@Michael H.F. Wilkinson
> Authority is obtained through force of personality, prior achievements, and (most importantly!!) through the quality of arguments given, but not through suit and tie.
First, I must apologise - I laughed.
The thing about working outside of academia is that almost NONE of the decision makers one comes across have the background knowledge or time to assess each proposal, suggestion, argument or bright idea on its technical merits (or otherwise). Having your particular views accepted is essentially a sales process, possibly with some internal politics throw in. It's not a detached and objective weighing of benefits, costs, feasibility and risk. The primary assessment is of the person, not the task.

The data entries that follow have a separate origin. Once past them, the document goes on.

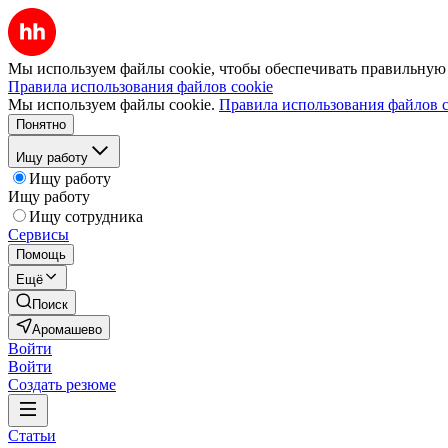
Мы используем файлы cookie, чтобы обеспечивать правильную р
Правила использования файлов cookie
Мы используем файлы cookie.
Правила использования файлов c
Понятно
Ищу работу
Ищу работу
Ищу работу
Ищу сотрудника
Сервисы
Помощь
Ещё
Поиск
Аромашево
Войти
Войти
Создать резюме
Статьи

So, given that you are effectively trying to SELL your suggestion better than the proponents of all the alternatives are pitching theirs, what measures are likely (or: historically have been shown to be successful) to help you gain approval from a time-limited, risk averse and technically second-rate decision maker - possibly one whom you rarely have any contact with (presuming the idea you're proposing is big enough)?

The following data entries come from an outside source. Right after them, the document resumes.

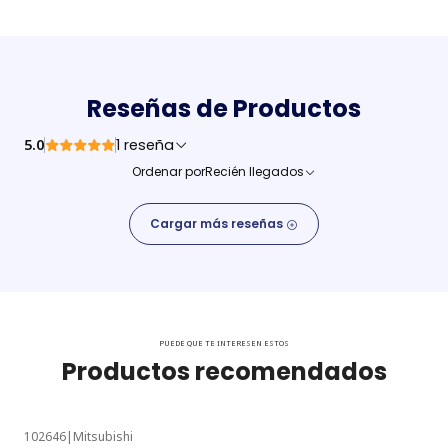
Reseñas de Productos
5.0
1 reseña
Ordenar por
Recién llegados
Cargar más reseñas
PUEDE QUE TE INTERESEN ESTOS
Productos recomendados
102646
|
Mitsubishi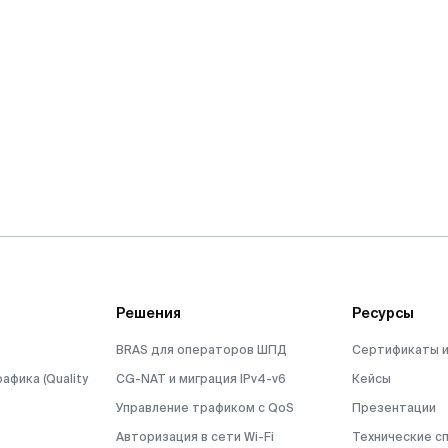
Решения
Ресурсы
BRAS для операторов ШПД
Сертификаты и
афика (Quality
CG-NAT и миграция IPv4-v6
Кейсы
Управление трафиком с QoS
Презентации
Авторизация в сети Wi-Fi
Технические с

Might I suggest that as well as knowing what you're talking about - just like all your competitors do - that the appearance of professionalism and the flattery that you're taking the process seriously would certainly not harm your presentation. If you can achieve that in a scruffy pair of old jeans and a Primark teeshirt then good on you.
To wind up, while I've taken an example of swaying the decision making process of a significant project here, people are judging you all the time at work. Maybe only in small ways and maybe they are people who are aware of your technical prowess. However, it's unlikely that you're the only person of any ability in your team, so what's wrong with boosting your profile by being both technically good AND presentable, both at the same time?